# Metrics Reference

## General information

Each experiment will have at least the following groups of metrics on Tensorboard/Wandb:

* `len`
* `perf`
* `policy_stats`
* `reward`
* `stats`
* `train`

Plus new sections (groups) are created for each custom metric with key in `<group_name>/<metric_name>` format (see [Custom Metrics](custom-metrics.md) section).

Summaries such as `len`, `perf`, `reward` are averaged over the last 100 data points to filter noise
(this can be changed by `--stats_avg=N` argument).
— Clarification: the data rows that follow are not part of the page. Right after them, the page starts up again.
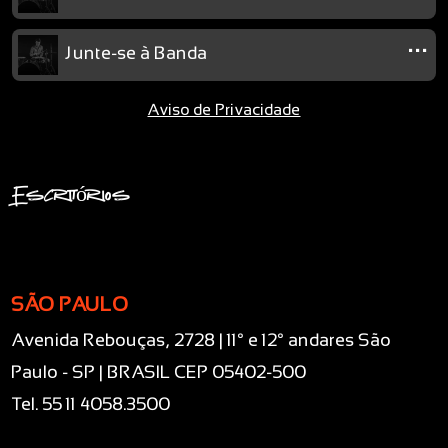
...
Junte-se à Banda
Aviso de Privacidade
Escritórios
SÃO PAULO
Avenida Rebouças, 2728 | 11° e 12° andares São
Paulo - SP | BRASIL CEP 05402-500
Tel. 55 11 4058.3500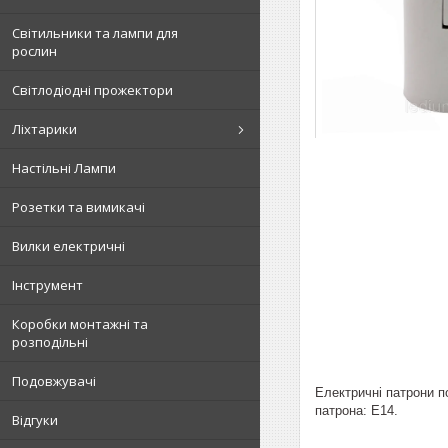
Світильники та лампи для
рослин
Світлодіодні прожектори
Ліхтарики
Настільні Лампи
Розетки та вимикачі
Вилки електричні
Інструмент
Коробки монтажні та
розподільні
Подовжувачі
Електричні патрони п
патрона: Е14.
Відгуки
These summaries are written to Tensorboard/Wandb every
`--experiment_summaries_interval` seconds (10 seconds by default).
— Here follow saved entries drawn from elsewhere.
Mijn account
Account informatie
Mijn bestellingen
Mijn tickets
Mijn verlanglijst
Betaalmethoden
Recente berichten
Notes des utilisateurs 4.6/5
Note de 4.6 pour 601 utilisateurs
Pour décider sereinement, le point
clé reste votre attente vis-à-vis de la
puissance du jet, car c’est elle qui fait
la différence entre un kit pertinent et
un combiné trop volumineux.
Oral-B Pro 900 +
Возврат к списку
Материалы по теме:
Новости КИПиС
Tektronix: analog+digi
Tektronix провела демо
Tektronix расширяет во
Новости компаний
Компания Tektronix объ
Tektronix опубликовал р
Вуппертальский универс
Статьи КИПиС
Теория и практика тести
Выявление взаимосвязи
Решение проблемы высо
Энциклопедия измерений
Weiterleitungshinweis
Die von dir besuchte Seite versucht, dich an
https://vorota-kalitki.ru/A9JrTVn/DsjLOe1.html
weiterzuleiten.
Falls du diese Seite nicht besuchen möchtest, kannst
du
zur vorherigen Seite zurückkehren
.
`train` summaries are not averaged and just represent the values from the latest minibatch on the learner.
The reporting rate for `train` summaries is decayed over time to reduce the size of the log files.
The schedule is controlled by `summary_rate_decay_seconds` variable in `learner.py`.

## `len`

`len/len`, `len/len_max`, `len/len_min` are simply episode lengths measured _after frameskip_.
If your environment uses frameskip=4 and the reported episode length is 400, it means that 400 environment steps
were simulated but the agent actually observed only 100 frames.

## `perf`

`perf/_fps` and `perf/_sample_throughput` represent throughput as measured in different parts of the algorithm.

`perf/_sample_throughput` is the number of observations processed (or actions generated) by the inference worker, i.e. pure 
sampling throughput measured before frameskipping is taken into account.
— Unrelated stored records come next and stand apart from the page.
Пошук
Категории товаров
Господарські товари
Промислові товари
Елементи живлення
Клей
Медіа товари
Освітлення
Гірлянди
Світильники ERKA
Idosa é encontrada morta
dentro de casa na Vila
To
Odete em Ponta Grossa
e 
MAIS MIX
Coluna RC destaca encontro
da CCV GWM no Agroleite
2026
`perf/_fps` is the number of observations/actions processed by the learner and measured after frameskipping.

For example with frameskip=4, `perf/_sample_throughput` will be 4 times smaller than `perf/_fps`. If this is not the case,
it means that the learner had to throw away some trajectories which can happen for multiple reasons, for example
if the trajectories were too stale and exceeded `--max_policy_lag`.

## `policy_stats`

By default this section only contains the `true_objective` metrics: `policy_stats/avg_true_objective`, 
`policy_stats/avg_true_objective_max`, `policy_stats/avg_true_objective_min`.
This will reflect the `true_objective` value if the environment returns one in the `info` dictionary
(see [PBT](../07-advanced-topics/pbt.md) for more details).

If `true_objective` is not specified these metrics should be equal to the scalar environment reward.

`policy_stats` will also contain any custom metrics (see [Custom metrics](custom-metrics.md)) that are not in 
`<group_name>/<metric_name>` format.

## `reward`

`reward/reward`, `reward/reward_max`, `reward/reward_min` are the raw scalar environment rewards, reported
_before_ any scaling (`--reward_scale`) or normalization is applied.

## `stats`

* `stats/avg_request_count` - how many requests from the rollout workers are processed per inference step.
The correpondence between this number and the actual inference batch size depends on training configuration, this is
mostly an internal metric for debugging purposes.
* `stats/gpu_cache_learner`, `stats/gpu_cache_policy_worker`, `stats/gpu_mem_learner`, `stats/gpu_mem_policy_worker`,
`stats/gpu_mem_policy_worker`, `stats/master_process_memory_mb`, `stats/memory_learner`, `stats/memory_policy_worker` - 
a group of metrics to keep track of RAM and VRAM usage, mostly used to detect and debug memory leaks.
* `stats/step_policy`, `stats/wait_policy` - performance debugging metrics for the inference worker, respectively
the time spent on the last inference step and the time spent waiting for new observations from the rollout workers,
both in seconds.

## `train`

This is perhaps the most useful section of metrics, many parameters can be used to debug RL training issues.
Metrics are listed and explained below in the alphabetical order in which they appear in Tensorboard.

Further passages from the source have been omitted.